%load_ext d2lbook.tab
tab.interact_select(['mxnet', 'pytorch', 'tensorflow', 'jax'])

Object-Oriented Design for Implementation⚓︎

:label:sec_oo-design

In our introduction to linear regression, we walked through various components including the data, the model, the loss function, and the optimization algorithm. Indeed, linear regression is one of the simplest machine learning models. Training it, however, uses many of the same components that other models in this book require. Therefore, before diving into the implementation details it is worth designing some of the APIs that we use throughout. Treating components in deep learning as objects, we can start by defining classes for these objects and their interactions. This object-oriented design for implementation will greatly streamline the presentation and you might even want to use it in your projects.

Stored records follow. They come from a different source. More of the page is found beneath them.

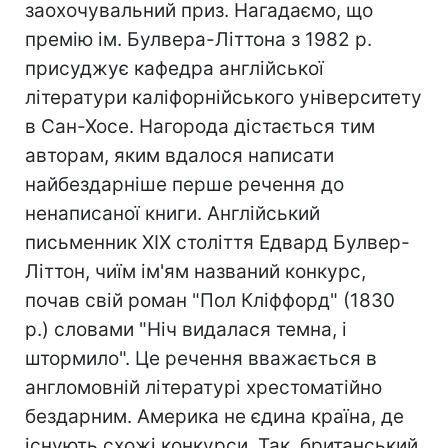
заохочувальний приз. Нагадаємо, що
премію ім. Булвера-Літтона з 1982 р.
присуджує кафедра англійської
літератури каліфорнійського університету
в Сан-Хосе. Нагорода дістається тим
авторам, яким вдалося написати
найбездарніше перше речення до
ненаписаної книги. Англійський
письменник XIX століття Едвард Булвер-
Літтон, чиїм ім'ям названий конкурс,
почав свій роман "Пол Кліффорд" (1830
р.) словами "Ніч видалася темна, і
штормило". Це речення вважається в
англомовній літературі хрестоматійно
бездарним. Америка не єдина країна, де
існують схожі конкурси. Так, британський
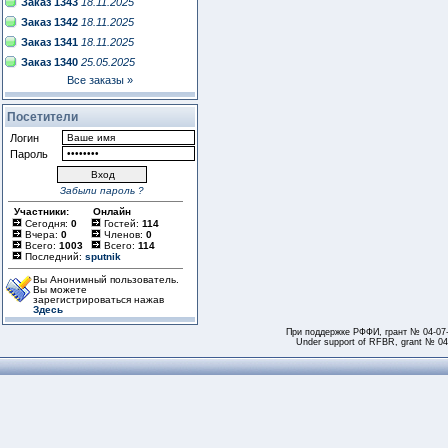
Заказ 1343
18.11.2025
Заказ 1342
18.11.2025
Заказ 1341
18.11.2025
Заказ 1340
25.05.2025
Все заказы »
Посетители
Логин
Пароль
Забыли пароль ?
Участники:
Онлайн
Сегодня:
0
Гостей:
114
Вчера:
0
Членов:
0
Всего:
1003
Всего:
114
Последний:
sputnik
Вы Анонимный пользователь.
Вы можете
зарегистрироваться нажав
Здесь
При поддержке РФФИ, грант № 04-07
Under support of RFBR, grant № 04-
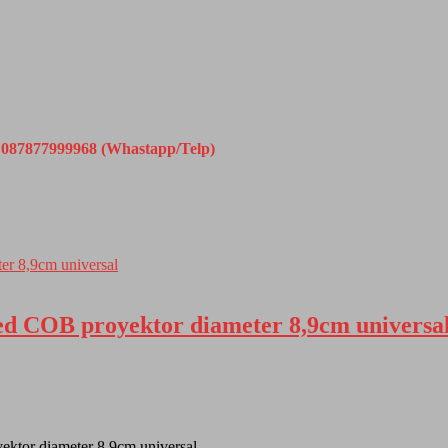
087877999968 (Whastapp/Telp)
ed COB proyektor diameter 8,9cm universa
ektor diameter 8,9cm universal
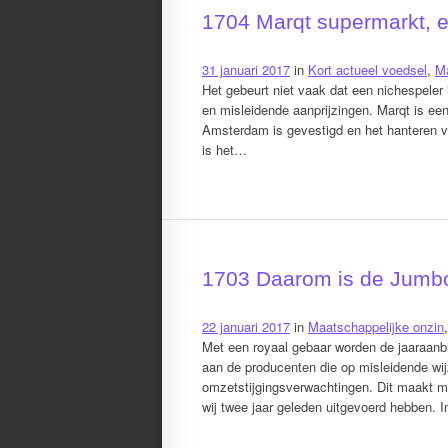
1704 Marqt supermarkt, e
31 januari 2017
in
Kort actueel voedsel
,
Ma
Het gebeurt niet vaak dat een nichespeler 
en misleidende aanprijzingen. Marqt is ee
Amsterdam is gevestigd en het hanteren van
is het…
1703 Daarom is de Jumbo
22 januari 2017
in
Maatschappelijke onzin
Met een royaal gebaar worden de jaaraanb
aan de producenten die op misleidende wij
omzetstijgingsverwachtingen. Dit maakt m
wij twee jaar geleden uitgevoerd hebben.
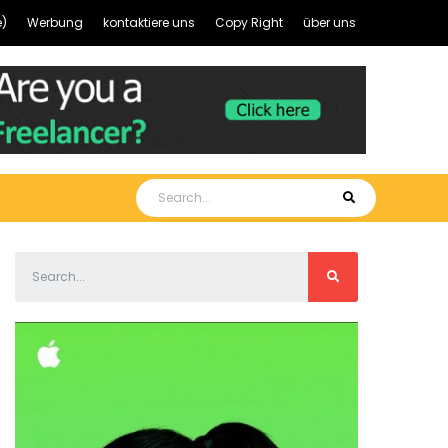
)
Werbung
kontaktiere uns
Copy Right
über uns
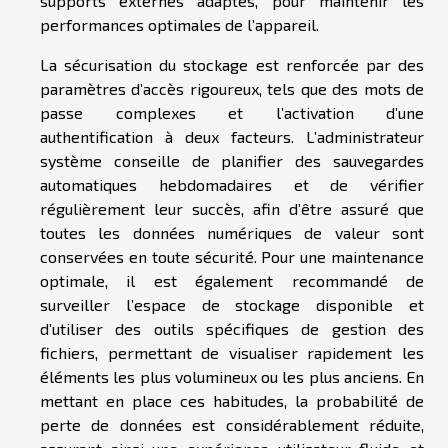
supports externes adaptés, pour maintenir les
performances optimales de l’appareil.
La sécurisation du stockage est renforcée par des
paramètres d’accès rigoureux, tels que des mots de
passe complexes et l’activation d’une
authentification à deux facteurs. L’administrateur
système conseille de planifier des sauvegardes
automatiques hebdomadaires et de vérifier
régulièrement leur succès, afin d’être assuré que
toutes les données numériques de valeur sont
conservées en toute sécurité. Pour une maintenance
optimale, il est également recommandé de
surveiller l’espace de stockage disponible et
d’utiliser des outils spécifiques de gestion des
fichiers, permettant de visualiser rapidement les
éléments les plus volumineux ou les plus anciens. En
mettant en place ces habitudes, la probabilité de
perte de données est considérablement réduite,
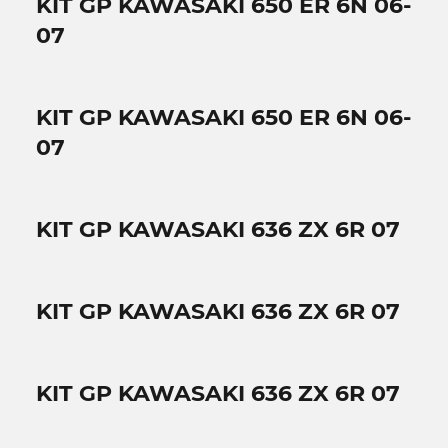
KIT GP KAWASAKI 650 ER 6N 06-
07
KIT GP KAWASAKI 650 ER 6N 06-
07
KIT GP KAWASAKI 636 ZX 6R 07
KIT GP KAWASAKI 636 ZX 6R 07
KIT GP KAWASAKI 636 ZX 6R 07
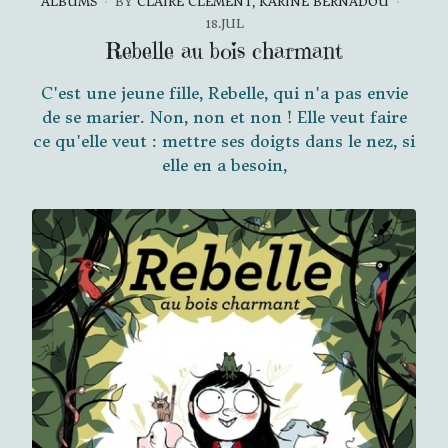
ALBUMS
BY
CLAIRE CLÉMENT, KARINE BERNADOU
18.JUL
Rebelle au bois charmant
C'est une jeune fille, Rebelle, qui n'a pas envie
de se marier. Non, non et non ! Elle veut faire
ce qu'elle veut : mettre ses doigts dans le nez, si
elle en a besoin,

Inspired by open-source libraries such as PyTorch Lightning, at a high level we wish to have three classes: (i) Module contains models, losses, and optimization methods; (ii) DataModule provides data loaders for training and validation; (iii) both classes are combined using the Trainer class, which allows us to train models on a variety of hardware platforms. Most code in this book adapts Module and DataModule. We will touch upon the Trainer class only when we discuss GPUs, CPUs, parallel training, and optimization algorithms.

%%tab mxnet
import time
import numpy as np
from d2l import mxnet as d2l
from mxnet.gluon import nn

%%tab pytorch
import time
import numpy as np
from d2l import torch as d2l
import torch
from torch import nn

%%tab tensorflow
import time
import numpy as np
from d2l import tensorflow as d2l
import tensorflow as tf

%%tab jax
from dataclasses import field
from d2l import jax as d2l
from flax import linen as nn
from flax.training import train_state
from jax import numpy as jnp
import numpy as np
import jax
import time
from typing import Any

Utilities⚓︎

:label:oo-design-utilities

We need a few utilities to simplify object-oriented programming in Jupyter notebooks. One of the challenges is that class definitions tend to be fairly long blocks of code. Notebook readability demands short code fragments, interspersed with explanations, a requirement incompatible with the style of programming common for Python libraries. The first utility function allows us to register functions as methods in a class after the class has been created. In fact, we can do so even after we have created instances of the class! It allows us to split the implementation of a class into multiple code blocks.

%%tab all
def add_to_class(Class):  #@save
    """Register functions as methods in created class."""
    def wrapper(obj):
        setattr(Class, obj.__name__, obj)
    return wrapper

Let's have a quick look at how to use it. We plan to implement a class A with a method do. Instead of having code for both A and do in the same code block, we can first declare the class A and create an instance a.

%%tab all
class A:
    def __init__(self):
        self.b = 1

a = A()

Next we define the method do as we normally would, but not in class A's scope. Instead, we decorate this method by add_to_class with class A as its argument. In doing so, the method is able to access the member variables of A just as we would expect had it been included as part of A's definition. Let's see what happens when we invoke it for the instance a.

%%tab all
@add_to_class(A)
def do(self):
    print('Class attribute "b" is', self.b)

a.do()

The second one is a utility class that saves all arguments in a class's __init__ method as class attributes. This allows us to extend constructor call signatures implicitly without additional code.

%%tab all
class HyperParameters:  #@save
    """The base class of hyperparameters."""
    def save_hyperparameters(self, ignore=[]):
        raise NotImplemented

We defer its implementation into :numref:sec_utils. To use it, we define our class that inherits from HyperParameters and calls save_hyperparameters in the __init__ method.

%%tab all
# Call the fully implemented HyperParameters class saved in d2l
class B(d2l.HyperParameters):
    def __init__(self, a, b, c):
        self.save_hyperparameters(ignore=['c'])
        print('self.a =', self.a, 'self.b =', self.b)
        print('There is no self.c =', not hasattr(self, 'c'))

b = B(a=1, b=2, c=3)

The final utility allows us to plot experiment progress interactively while it is going on. In deference to the much more powerful (and complex) TensorBoard we name it ProgressBoard. The implementation is deferred to :numref:sec_utils. For now, let's simply see it in action.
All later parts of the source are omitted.